Stored data entries:

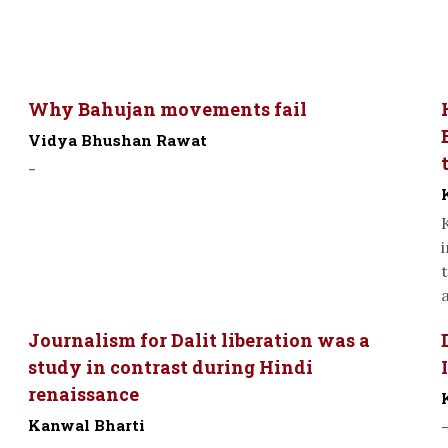
Why Bahujan movements fail
Vidya Bhushan Rawat
-
a
Journalism for Dalit liberation was a
study in contrast during Hindi
renaissance
Kanwal Bharti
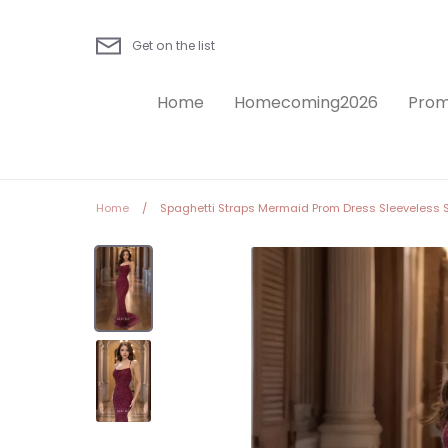
Skip
to
Get on the list
content
Home
Homecoming2026
Prom
Home
/
Spaghetti Straps Mermaid Prom Dress Sleeveless S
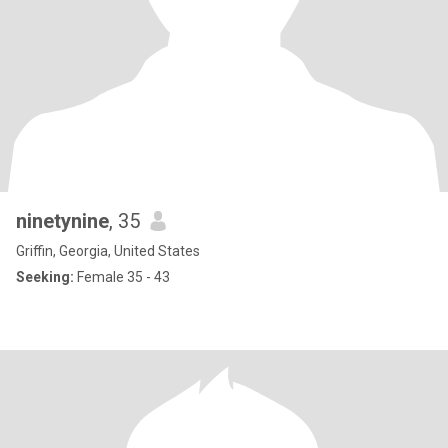
ninetynine
, 35
Griffin, Georgia, United States
Seeking:
Female 35 - 43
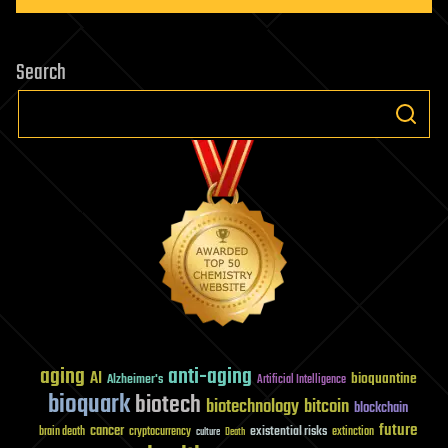
Search
aging
anti-aging
AI
bioquantine
Alzheimer's
Artificial Intelligence
bioquark
biotech
biotechnology
bitcoin
blockchain
future
cancer
existential risks
brain death
cryptocurrency
extinction
culture
Death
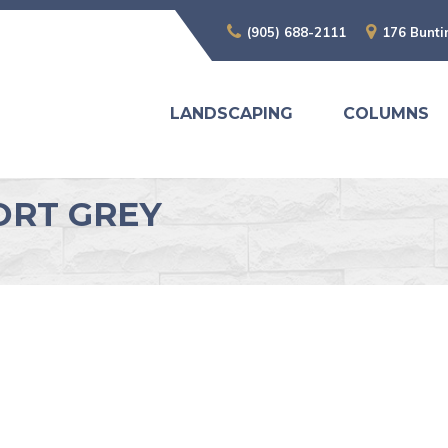
(905) 688-2111
176 Bunti
LANDSCAPING
COLUMNS
ORT GREY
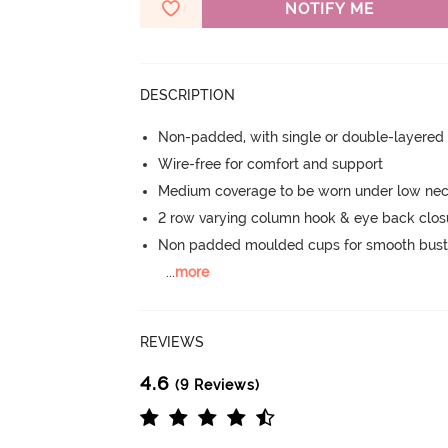
NOTIFY ME
DESCRIPTION
Non-padded, with single or double-layered
Wire-free for comfort and support
Medium coverage to be worn under low neck
2 row varying column hook & eye back clos
Non padded moulded cups for smooth bust
...
more
REVIEWS
4.6
(9 Reviews)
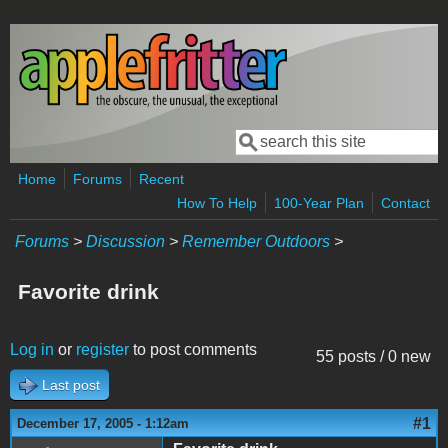
Skip to main content
Search
Search form
Home
Forums
Recent
How To Help
100-Year Plan
Contact
Forums
>
Discussion
>
Remember Outdoors
>
Favorite drink
Log in
or
register
to post comments
55 posts / 0 new
Last post
#1
December 17, 2005 - 1:12am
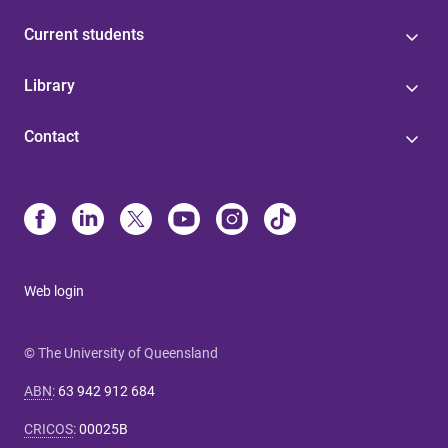
Current students
Library
Contact
Web login
© The University of Queensland
ABN
:
63 942 912 684
CRICOS
:
00025B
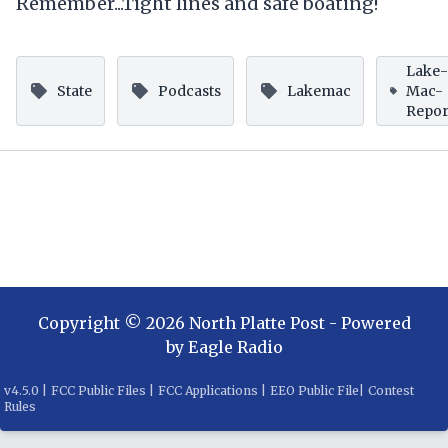
Remember...Tight lines and safe boating!
Lake
State
Podcasts
Lakemac
Mac-
Repor
Copyright ©
2026
North Platte Post
- Powered
by
Eagle Radio
v
4.5.0
|
FCC Public Files
|
FCC Applications
|
EEO Public File
|
Contest
Rules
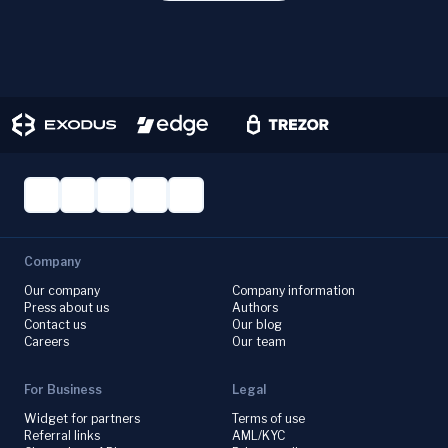
Company
Our company
Company information
Press about us
Authors
Contact us
Our blog
Careers
Our team
For Business
Legal
Widget for partners
Terms of use
Referral links
AML/KYC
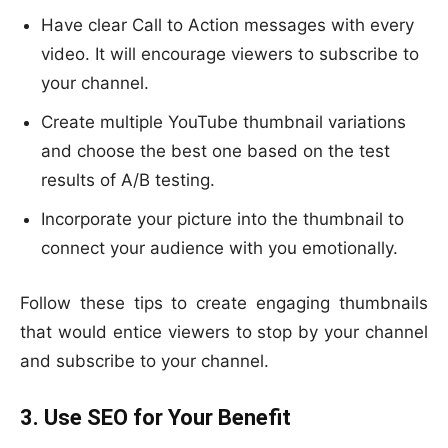
Have clear Call to Action messages with every
video. It will encourage viewers to subscribe to
your channel.
Create multiple YouTube thumbnail variations
and choose the best one based on the test
results of A/B testing.
Incorporate your picture into the thumbnail to
connect your audience with you emotionally.
Follow these tips to create engaging thumbnails
that would entice viewers to stop by your channel
and subscribe to your channel.
3. Use SEO for Your Benefit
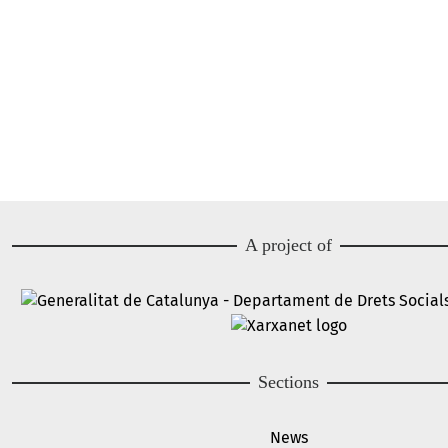
A project of
Image
Image
Sections
News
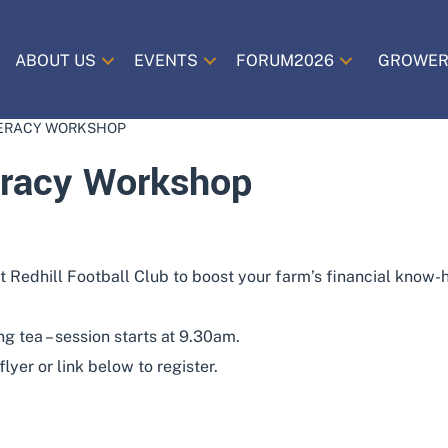
ABOUT US
EVENTS
FORUM2026
GROWER
TERACY WORKSHOP
eracy Workshop
t Redhill Football Club to boost your farm’s financial know
g tea – session starts at 9.30am.
yer or link below to register.
ADD TO CALENDAR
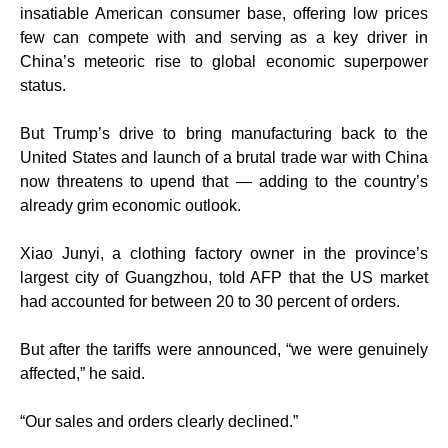
insatiable American consumer base, offering low prices
few can compete with and serving as a key driver in
China’s meteoric rise to global economic superpower
status.
But Trump’s drive to bring manufacturing back to the
United States and launch of a brutal trade war with China
now threatens to upend that — adding to the country’s
already grim economic outlook.
Xiao Junyi, a clothing factory owner in the province’s
largest city of Guangzhou, told AFP that the US market
had accounted for between 20 to 30 percent of orders.
But after the tariffs were announced, “we were genuinely
affected,” he said.
“Our sales and orders clearly declined.”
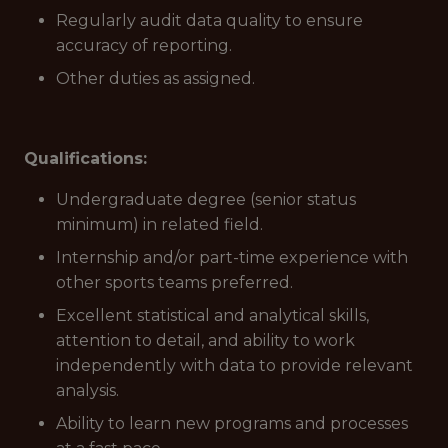
Regularly audit data quality to ensure
accuracy of reporting.
Other duties as assigned.
Qualifications:
Undergraduate degree (senior status
minimum) in related field.
Internship and/or part-time experience with
other sports teams preferred.
Excellent statistical and analytical skills,
attention to detail, and ability to work
independently with data to provide relevant
analysis.
Ability to learn new programs and processes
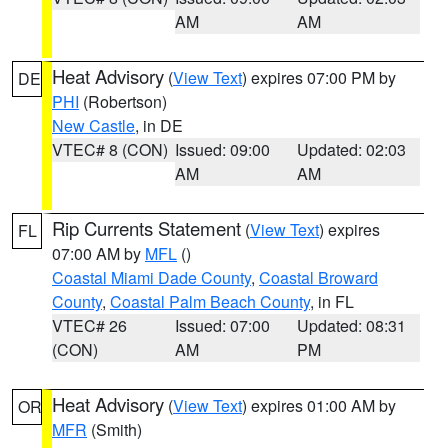
AM
AM
Heat Advisory
(
View Text
) expires 07:00 PM by
DE
PHI
(Robertson)
New Castle
, in DE
VTEC# 8 (CON)
Issued: 09:00
Updated: 02:03
AM
AM
Rip Currents Statement
(
View Text
) expires
FL
07:00 AM by
MFL
()
Coastal Miami Dade County
,
Coastal Broward
County
,
Coastal Palm Beach County
, in FL
VTEC# 26
Issued: 07:00
Updated: 08:31
(CON)
AM
PM
Heat Advisory
(
View Text
) expires 01:00 AM by
OR
MFR
(Smith)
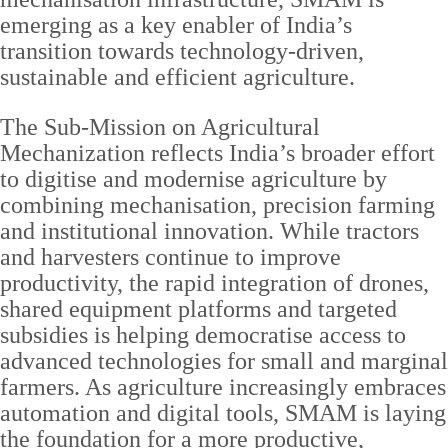
emerging as a key enabler of India’s
transition towards technology-driven,
sustainable and efficient agriculture.
The Sub-Mission on Agricultural
Mechanization reflects India’s broader effort
to digitise and modernise agriculture by
combining mechanisation, precision farming
and institutional innovation. While tractors
and harvesters continue to improve
productivity, the rapid integration of drones,
shared equipment platforms and targeted
subsidies is helping democratise access to
advanced technologies for small and marginal
farmers. As agriculture increasingly embraces
automation and digital tools, SMAM is laying
the foundation for a more productive,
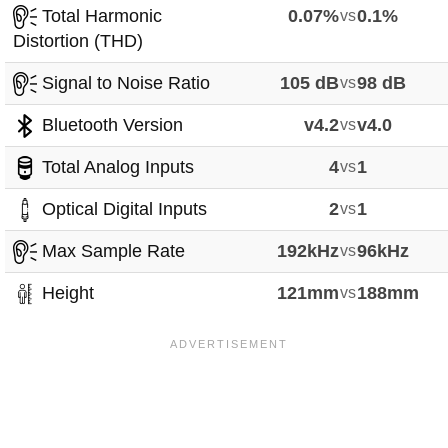
Total Harmonic
0.07%
vs
0.1%
Distortion (THD)
Signal to Noise Ratio
105 dB
vs
98 dB
Bluetooth Version
v4.2
vs
v4.0
Total Analog Inputs
4
vs
1
Optical Digital Inputs
2
vs
1
Max Sample Rate
192kHz
vs
96kHz
Height
121mm
vs
188mm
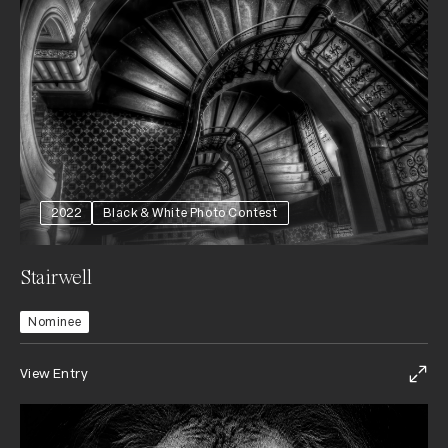
2022
Black & White Photo Contest
Stairwell
Nominee
View Entry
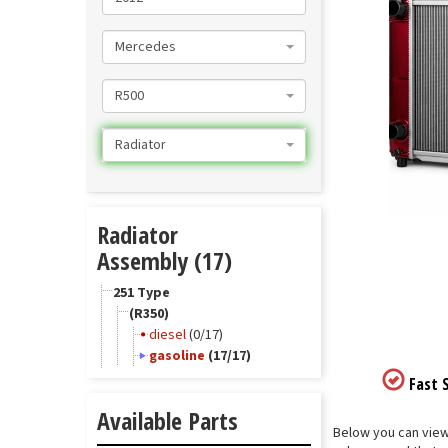
Mercedes
R500
Radiator
Radiator
Assembly (17)
251 Type
(R350)
diesel
(0/17)
gasoline
(17/17)
Fast S
Available Parts
Below you can view 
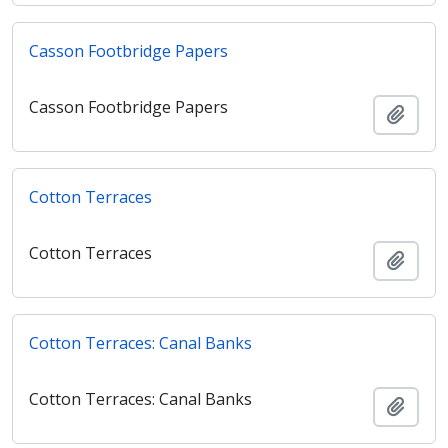
Casson Footbridge Papers
Casson Footbridge Papers
Añadi
Cotton Terraces
Cotton Terraces
Añadi
Cotton Terraces: Canal Banks
Cotton Terraces: Canal Banks
Añadi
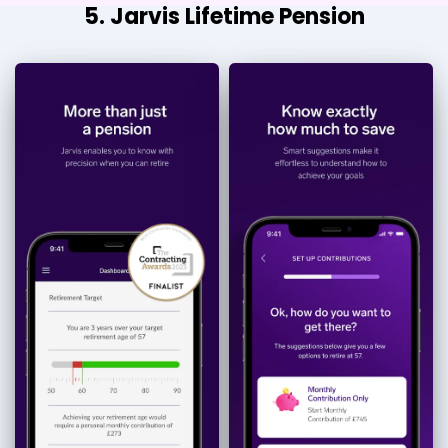
5. Jarvis Lifetime Pension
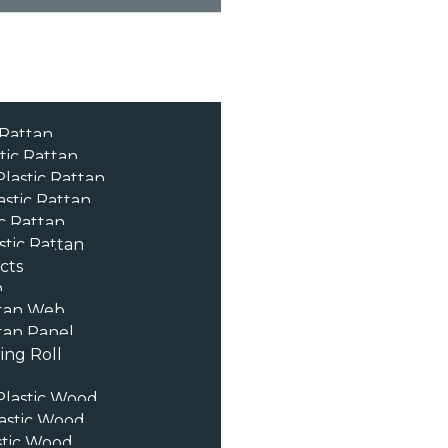
 Rattan
tic Rattan
lastic Rattan
astic Rattan
c Rattan
stic Rattan
cts
n
tan Web
an Panel
ng Roll
lastic Wood
astic Wood
stic Wood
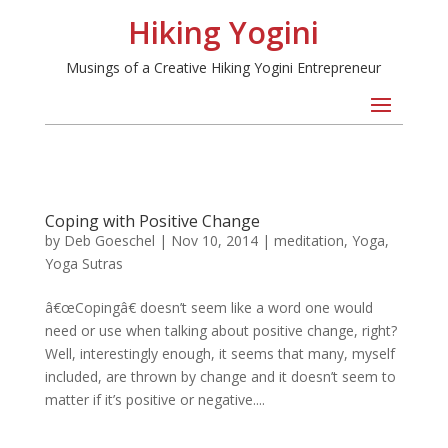
Hiking Yogini
Musings of a Creative Hiking Yogini Entrepreneur
Coping with Positive Change
by
Deb Goeschel
|
Nov 10, 2014
|
meditation
,
Yoga
,
Yoga Sutras
â€œCopingâ€ doesn’t seem like a word one would
need or use when talking about positive change, right?
Well, interestingly enough, it seems that many, myself
included, are thrown by change and it doesn’t seem to
matter if it’s positive or negative....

▶ [Problem description]:
Report only the number of lines in the records that include the word "viewers".

▶ [Response to the exercise]:
2